Information supplied below:
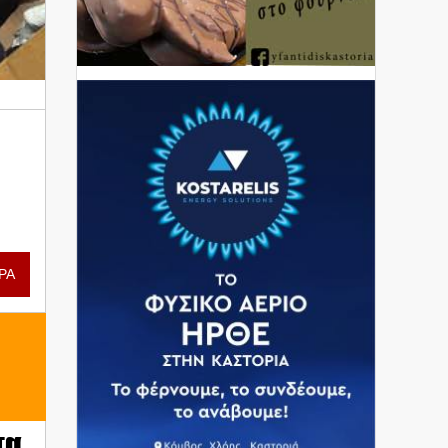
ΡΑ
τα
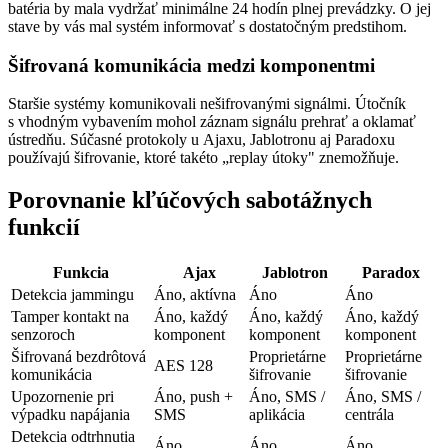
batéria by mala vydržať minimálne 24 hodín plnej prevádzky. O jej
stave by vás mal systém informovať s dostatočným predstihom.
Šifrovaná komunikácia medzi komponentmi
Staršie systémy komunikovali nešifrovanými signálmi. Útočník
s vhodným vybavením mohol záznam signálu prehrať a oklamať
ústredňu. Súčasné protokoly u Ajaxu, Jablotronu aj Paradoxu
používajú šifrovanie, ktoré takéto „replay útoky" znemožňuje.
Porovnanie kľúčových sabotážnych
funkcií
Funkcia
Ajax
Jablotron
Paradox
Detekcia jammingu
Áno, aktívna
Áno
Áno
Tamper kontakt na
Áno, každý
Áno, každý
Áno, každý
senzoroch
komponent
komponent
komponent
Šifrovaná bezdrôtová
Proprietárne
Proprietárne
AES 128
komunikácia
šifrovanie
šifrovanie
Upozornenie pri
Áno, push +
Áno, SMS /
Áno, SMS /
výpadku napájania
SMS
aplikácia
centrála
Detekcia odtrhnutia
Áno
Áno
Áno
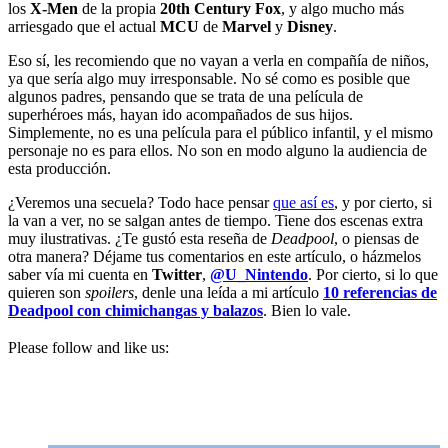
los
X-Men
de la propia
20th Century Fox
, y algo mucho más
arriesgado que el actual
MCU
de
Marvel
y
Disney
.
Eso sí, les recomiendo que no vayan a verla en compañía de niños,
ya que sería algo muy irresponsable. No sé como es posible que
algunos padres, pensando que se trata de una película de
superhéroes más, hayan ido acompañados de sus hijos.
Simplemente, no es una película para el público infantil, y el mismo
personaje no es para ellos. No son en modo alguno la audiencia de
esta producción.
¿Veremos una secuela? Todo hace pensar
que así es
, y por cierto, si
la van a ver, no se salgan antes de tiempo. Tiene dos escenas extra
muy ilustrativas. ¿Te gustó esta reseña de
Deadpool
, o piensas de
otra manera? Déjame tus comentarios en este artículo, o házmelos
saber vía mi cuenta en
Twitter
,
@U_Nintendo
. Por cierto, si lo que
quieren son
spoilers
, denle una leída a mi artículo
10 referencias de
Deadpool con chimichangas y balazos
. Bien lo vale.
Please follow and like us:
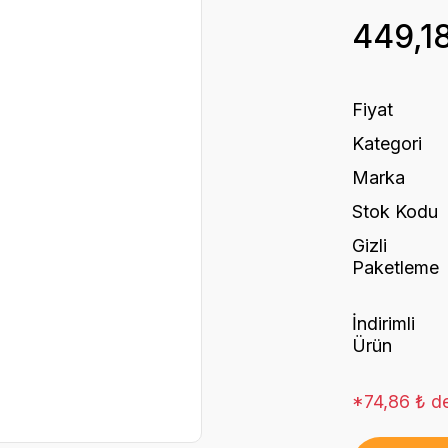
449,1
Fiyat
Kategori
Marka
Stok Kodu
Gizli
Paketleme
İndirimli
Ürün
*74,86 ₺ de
End of Information supplied.
Information supplied below:
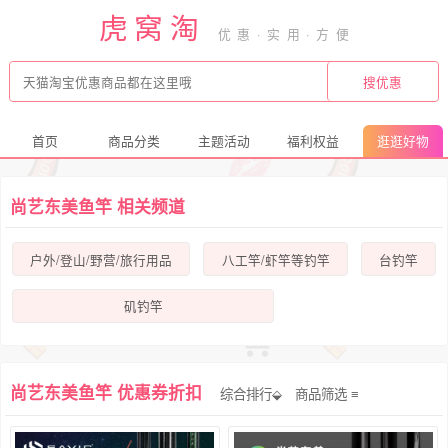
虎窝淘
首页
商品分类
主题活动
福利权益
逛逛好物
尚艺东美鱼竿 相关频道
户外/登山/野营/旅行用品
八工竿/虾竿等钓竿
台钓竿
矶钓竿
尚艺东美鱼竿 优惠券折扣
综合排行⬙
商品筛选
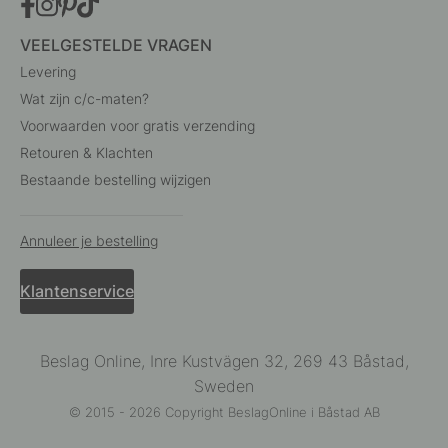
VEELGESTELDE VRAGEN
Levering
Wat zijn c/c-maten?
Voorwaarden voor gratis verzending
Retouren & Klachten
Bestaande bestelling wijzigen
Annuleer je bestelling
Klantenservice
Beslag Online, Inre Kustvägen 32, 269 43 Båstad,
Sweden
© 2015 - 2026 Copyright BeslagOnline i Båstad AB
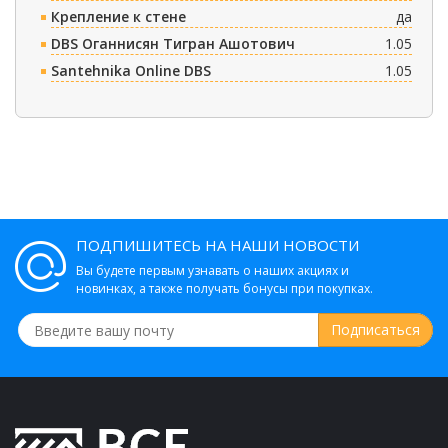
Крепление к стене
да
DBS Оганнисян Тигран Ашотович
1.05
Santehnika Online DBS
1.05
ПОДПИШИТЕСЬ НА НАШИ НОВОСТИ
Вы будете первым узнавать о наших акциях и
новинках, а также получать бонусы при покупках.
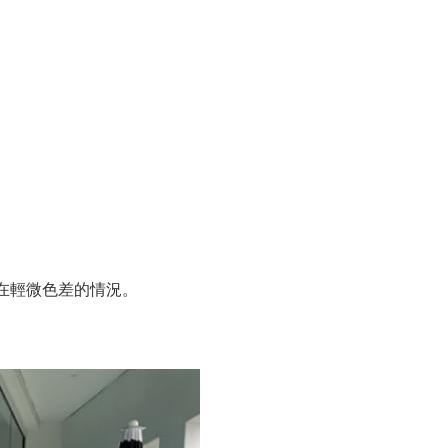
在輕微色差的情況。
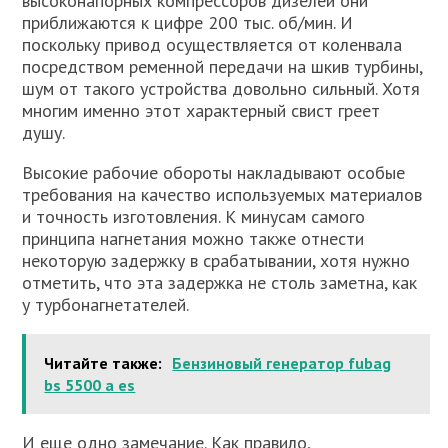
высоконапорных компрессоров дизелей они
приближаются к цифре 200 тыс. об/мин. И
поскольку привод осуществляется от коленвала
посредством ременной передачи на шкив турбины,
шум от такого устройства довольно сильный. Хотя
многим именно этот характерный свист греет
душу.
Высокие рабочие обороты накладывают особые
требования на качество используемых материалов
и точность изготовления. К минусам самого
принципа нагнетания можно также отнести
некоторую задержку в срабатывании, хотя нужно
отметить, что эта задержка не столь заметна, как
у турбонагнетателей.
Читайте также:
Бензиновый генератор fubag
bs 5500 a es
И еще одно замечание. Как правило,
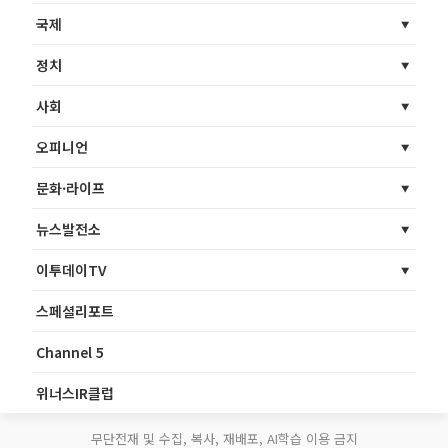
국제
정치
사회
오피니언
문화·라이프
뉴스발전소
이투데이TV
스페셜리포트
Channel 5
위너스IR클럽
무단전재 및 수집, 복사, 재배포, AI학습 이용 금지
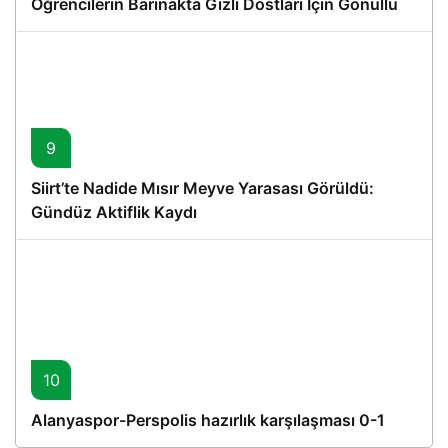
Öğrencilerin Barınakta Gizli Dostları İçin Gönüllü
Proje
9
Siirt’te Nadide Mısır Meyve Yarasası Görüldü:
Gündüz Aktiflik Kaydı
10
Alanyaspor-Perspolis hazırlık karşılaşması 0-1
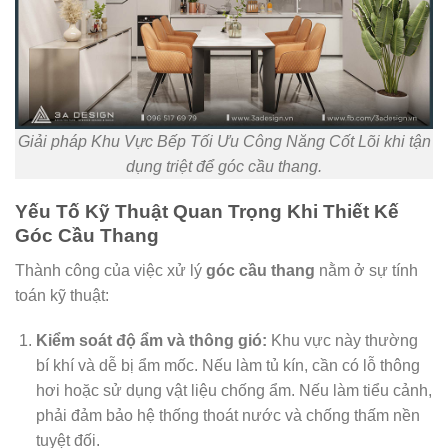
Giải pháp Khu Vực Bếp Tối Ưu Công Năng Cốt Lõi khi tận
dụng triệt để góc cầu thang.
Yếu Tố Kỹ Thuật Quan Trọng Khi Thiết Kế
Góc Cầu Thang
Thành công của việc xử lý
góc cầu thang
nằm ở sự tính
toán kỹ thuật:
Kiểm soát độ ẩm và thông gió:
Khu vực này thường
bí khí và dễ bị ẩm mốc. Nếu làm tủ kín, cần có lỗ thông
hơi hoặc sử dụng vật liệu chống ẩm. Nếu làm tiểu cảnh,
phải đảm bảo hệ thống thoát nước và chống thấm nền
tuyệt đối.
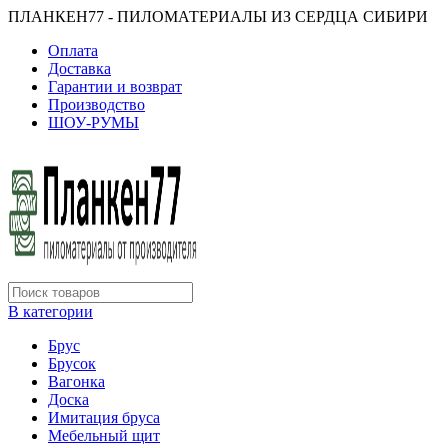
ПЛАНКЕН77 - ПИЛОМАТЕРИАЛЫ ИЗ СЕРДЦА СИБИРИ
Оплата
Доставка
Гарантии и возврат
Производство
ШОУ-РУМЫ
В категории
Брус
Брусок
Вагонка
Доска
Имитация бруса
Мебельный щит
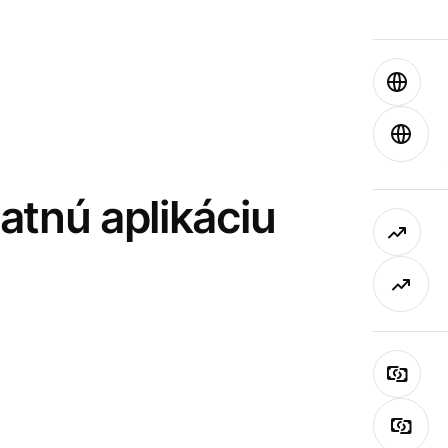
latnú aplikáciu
End of Information supplied.
Information supplied below:
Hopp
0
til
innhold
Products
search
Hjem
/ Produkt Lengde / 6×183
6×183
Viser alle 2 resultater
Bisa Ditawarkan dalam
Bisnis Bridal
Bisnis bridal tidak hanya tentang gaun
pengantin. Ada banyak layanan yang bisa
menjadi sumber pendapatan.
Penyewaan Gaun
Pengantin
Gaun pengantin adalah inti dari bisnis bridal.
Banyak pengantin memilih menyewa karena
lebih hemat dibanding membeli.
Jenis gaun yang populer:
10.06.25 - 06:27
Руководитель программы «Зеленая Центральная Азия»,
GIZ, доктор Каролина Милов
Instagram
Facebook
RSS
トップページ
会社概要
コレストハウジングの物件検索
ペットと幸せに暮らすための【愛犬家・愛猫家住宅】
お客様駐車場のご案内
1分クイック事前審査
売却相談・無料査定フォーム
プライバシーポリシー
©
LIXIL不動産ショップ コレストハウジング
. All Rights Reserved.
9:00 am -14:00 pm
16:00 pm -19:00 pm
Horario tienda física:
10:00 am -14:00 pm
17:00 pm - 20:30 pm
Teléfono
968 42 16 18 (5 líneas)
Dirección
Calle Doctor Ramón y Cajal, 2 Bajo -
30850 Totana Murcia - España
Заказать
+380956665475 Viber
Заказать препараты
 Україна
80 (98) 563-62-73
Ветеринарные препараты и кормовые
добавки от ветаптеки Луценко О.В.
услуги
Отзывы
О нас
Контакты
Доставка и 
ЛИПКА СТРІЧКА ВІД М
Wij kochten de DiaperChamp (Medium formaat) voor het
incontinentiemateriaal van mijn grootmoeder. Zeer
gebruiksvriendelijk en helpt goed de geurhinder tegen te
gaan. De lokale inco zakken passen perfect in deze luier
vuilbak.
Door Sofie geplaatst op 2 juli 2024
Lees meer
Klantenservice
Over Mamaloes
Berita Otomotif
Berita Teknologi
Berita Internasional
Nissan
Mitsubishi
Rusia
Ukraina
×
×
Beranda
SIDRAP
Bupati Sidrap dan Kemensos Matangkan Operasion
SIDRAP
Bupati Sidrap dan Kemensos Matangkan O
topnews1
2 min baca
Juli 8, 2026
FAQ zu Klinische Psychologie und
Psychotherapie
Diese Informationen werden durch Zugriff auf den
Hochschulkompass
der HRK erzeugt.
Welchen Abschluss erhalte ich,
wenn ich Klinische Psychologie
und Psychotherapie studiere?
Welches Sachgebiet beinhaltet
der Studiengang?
End of Information supplied.
- Work to be completed: Copy exactly the stretch of data above from the line with "Banyak pengantin memilih menyewa karena" through the line with "Diese Informationen werden", and omit all other lines.

- Final answer:
Banyak pengantin memilih menyewa karena
lebih hemat dibanding membeli.
Jenis gaun yang populer:
10.06.25 - 06:27
Руководитель программы «Зеленая Центральная Азия»,
GIZ, доктор Каролина Милов
Instagram
Facebook
RSS
トップページ
会社概要
コレストハウジングの物件検索
ペットと幸せに暮らすための【愛犬家・愛猫家住宅】
お客様駐車場のご案内
1分クイック事前審査
売却相談・無料査定フォーム
プライバシーポリシー
©
LIXIL不動産ショップ コレストハウジング
. All Rights Reserved.
9:00 am -14:00 pm
16:00 pm -19:00 pm
Horario tienda física:
10:00 am -14:00 pm
17:00 pm - 20:30 pm
Teléfono
968 42 16 18 (5 líneas)
Dirección
Calle Doctor Ramón y Cajal, 2 Bajo -
30850 Totana Murcia - España
Заказать
+380956665475 Viber
Заказать препараты
 Україна
80 (98) 563-62-73
Ветеринарные препараты и кормовые
добавки от ветаптеки Луценко О.В.
услуги
Отзывы
О нас
Контакты
Доставка и 
ЛИПКА СТРІЧКА ВІД М
Wij kochten de DiaperChamp (Medium formaat) voor het
incontinentiemateriaal van mijn grootmoeder. Zeer
gebruiksvriendelijk en helpt goed de geurhinder tegen te
gaan. De lokale inco zakken passen perfect in deze luier
vuilbak.
Door Sofie geplaatst op 2 juli 2024
Lees meer
Klantenservice
Over Mamaloes
Berita Otomotif
Berita Teknologi
Berita Internasional
Nissan
Mitsubishi
Rusia
Ukraina
×
×
Beranda
SIDRAP
Bupati Sidrap dan Kemensos Matangkan Operasion
SIDRAP
Bupati Sidrap dan Kemensos Matangkan O
topnews1
2 min baca
Juli 8, 2026
FAQ zu Klinische Psychologie und
Psychotherapie
Diese Informationen werden durch Zugriff auf den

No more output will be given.